→ Prompt
Give back every entry exactly; drop the pictures.

→ Entries provided

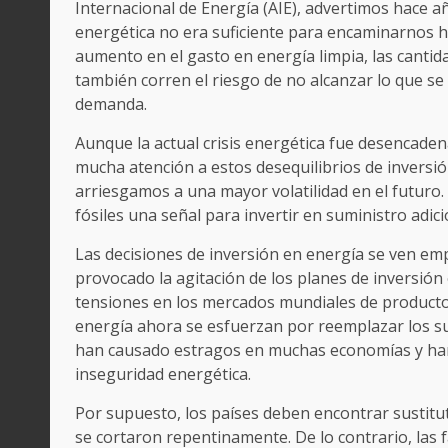
Internacional de Energía (AIE), advertimos hace añ
energética no era suficiente para encaminarnos ha
aumento en el gasto en energía limpia, las cantid
también corren el riesgo de no alcanzar lo que se 
demanda.
Aunque la actual crisis energética fue desencade
mucha atención a estos desequilibrios de inversió
arriesgamos a una mayor volatilidad en el futuro. 
fósiles una señal para invertir en suministro adic
Las decisiones de inversión en energía se ven emp
provocado la agitación de los planes de inversión
tensiones en los mercados mundiales de productos
energía ahora se esfuerzan por reemplazar los su
han causado estragos en muchas economías y han 
inseguridad energética.
Por supuesto, los países deben encontrar sustitu
se cortaron repentinamente. De lo contrario, las 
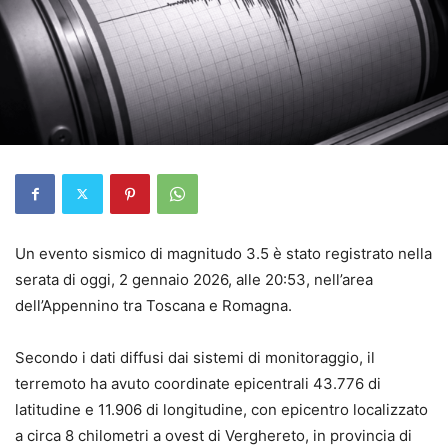
Un evento sismico di magnitudo 3.5 è stato registrato nella
serata di oggi, 2 gennaio 2026, alle 20:53, nell’area
dell’Appennino tra Toscana e Romagna.
Secondo i dati diffusi dai sistemi di monitoraggio, il
terremoto ha avuto coordinate epicentrali 43.776 di
latitudine e 11.906 di longitudine, con epicentro localizzato
a circa 8 chilometri a ovest di Verghereto, in provincia di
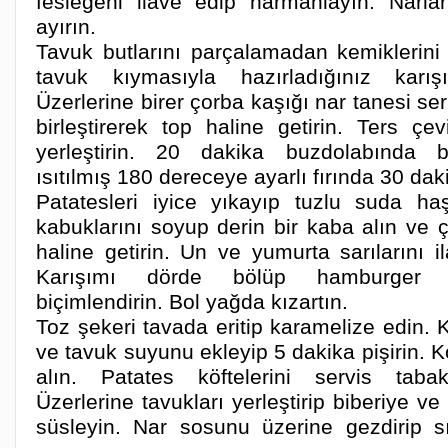
fesleğeni ilave edip harmanlayın. Narlar
ayırın.
Tavuk butlarını parçalamadan kemiklerini 
tavuk kıymasıyla hazırladığınız karışı
Üzerlerine birer çorba kaşığı nar tanesi ser
birleştirerek top haline getirin. Ters çevi
yerleştirin. 20 dakika buzdolabında b
ısıtılmış 180 dereceye ayarlı fırında 30 daki
Patatesleri iyice yıkayıp tuzlu suda ha
kabuklarını soyup derin bir kaba alın ve 
haline getirin. Un ve yumurta sarılarını 
Karışımı dörde bölüp hamburger k
biçimlendirin. Bol yağda kızartın.
Toz şekeri tavada eritip karamelize edin. K
ve tavuk suyunu ekleyip 5 dakika pişirin. 
alın. Patates köftelerini servis tabakl
Üzerlerine tavukları yerleştirip biberiye v
süsleyin. Nar sosunu üzerine gezdirip s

→ Solution for this exercise
Internacional de Energía (AIE), advertimos hace añ
energética no era suficiente para encaminarnos ha
aumento en el gasto en energía limpia, las cantid
también corren el riesgo de no alcanzar lo que se 
demanda.
Aunque la actual crisis energética fue desencade
mucha atención a estos desequilibrios de inversió
arriesgamos a una mayor volatilidad en el futuro. 
fósiles una señal para invertir en suministro adic
Las decisiones de inversión en energía se ven emp
provocado la agitación de los planes de inversión
tensiones en los mercados mundiales de productos
energía ahora se esfuerzan por reemplazar los su
han causado estragos en muchas economías y han 
inseguridad energética.
Por supuesto, los países deben encontrar sustitu
se cortaron repentinamente. De lo contrario, las 
Un evento sismico di magnitudo 3.5 è stato registrato nella
serata di oggi, 2 gennaio 2026, alle 20:53, nell’area
dell’Appennino tra Toscana e Romagna.
Secondo i dati diffusi dai sistemi di monitoraggio, il
terremoto ha avuto coordinate epicentrali 43.776 di
latitudine e 11.906 di longitudine, con epicentro localizzato
a circa 8 chilometri a ovest di Verghereto, in provincia di
fesleğeni ilave edip harmanlayın. Narlar
ayırın.
Tavuk butlarını parçalamadan kemiklerini 
tavuk kıymasıyla hazırladığınız karışı
Üzerlerine birer çorba kaşığı nar tanesi ser
birleştirerek top haline getirin. Ters çevi
yerleştirin. 20 dakika buzdolabında b
ısıtılmış 180 dereceye ayarlı fırında 30 daki
Patatesleri iyice yıkayıp tuzlu suda ha
kabuklarını soyup derin bir kaba alın ve 
haline getirin. Un ve yumurta sarılarını 
Karışımı dörde bölüp hamburger k
biçimlendirin. Bol yağda kızartın.
Toz şekeri tavada eritip karamelize edin. K
ve tavuk suyunu ekleyip 5 dakika pişirin. 
alın. Patates köftelerini servis tabakl
Üzerlerine tavukları yerleştirip biberiye v
süsleyin. Nar sosunu üzerine gezdirip s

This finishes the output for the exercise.